The Los Angeles company, which makes chemicals for the oil and polymer industries, started suffering a slowdown at the end of 2014 of shipments of chemicals manufactured in Asia, co-owner Mark McDonald said.
Containers that once took two or three weeks to arrive began taking six weeks -- affecting the company's business nationwide, McDonald said.
Shipments brought into the Southland "get railed to Houston or other locations we have," he said. Any slowdown "affects not just the West Coast business but can affect our Houston operations or throughout the Gulf Coast or even the East Coast or Midwest."
To blame is a months-long labor dispute between the longshoremen's union and major shipping lines and terminal operators, which has hampered ports all along the West Coast. Members of the International Longshore and Warehouse Union have been negotiating for months with the Pacific Maritime Assn. on a new contract for about 20,000 dockworkers at 29 ports on the West Coast.

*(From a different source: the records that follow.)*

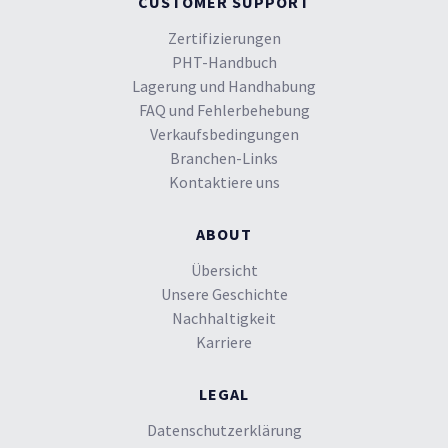
CUSTOMER SUPPORT
Zertifizierungen
PHT-Handbuch
Lagerung und Handhabung
FAQ und Fehlerbehebung
Verkaufsbedingungen
Branchen-Links
Kontaktiere uns
ABOUT
Übersicht
Unsere Geschichte
Nachhaltigkeit
Karriere
LEGAL
Datenschutzerklärung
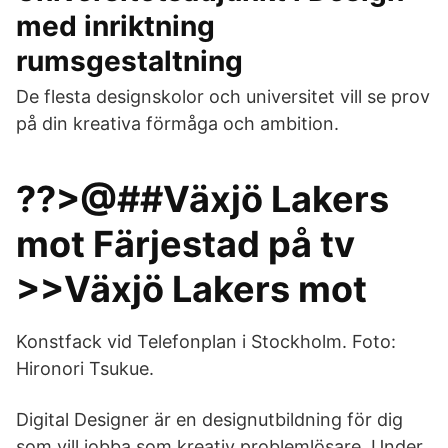
med inriktning
rumsgestaltning
De flesta designskolor och universitet vill se prov
på din kreativa förmåga och ambition.
??>@##Växjö Lakers
mot Färjestad på tv
>>Växjö Lakers mot
Konstfack vid Telefonplan i Stockholm. Foto:
Hironori Tsukue.
Digital Designer är en designutbildning för dig
som vill jobba som kreativ problemlösare. Under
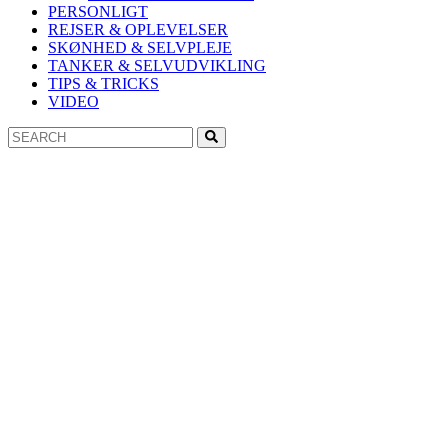
PERSONLIGT
REJSER & OPLEVELSER
SKØNHED & SELVPLEJE
TANKER & SELVUDVIKLING
TIPS & TRICKS
VIDEO
Search
Search
for:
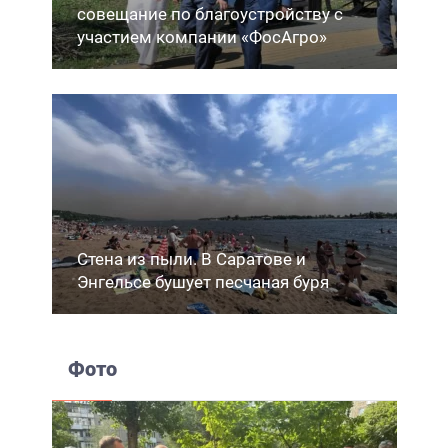
совещание по благоустройству с
участием компании «ФосАгро»
Стена из пыли. В Саратове и
Энгельсе бушует песчаная буря
Фото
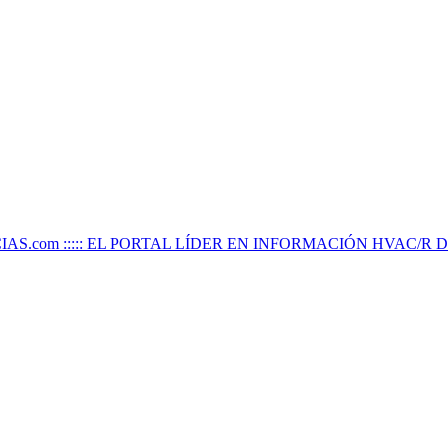
IAS.com ::::: EL PORTAL LÍDER EN INFORMACIÓN HVAC/R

Late deliveries can mean hefty penalties for M Chemical. McDonald said the company recently paid a $50,000 penalty for an order that was delivered late due to the port congestion.
To cope, M Chemical started sending some shipments through the port in Houston, which takes about two weeks longer to arrive. The company is also carrying more inventory in case the stalemate continues.
Houston "takes a little longer but at least there is some certainty to it," McDonald said.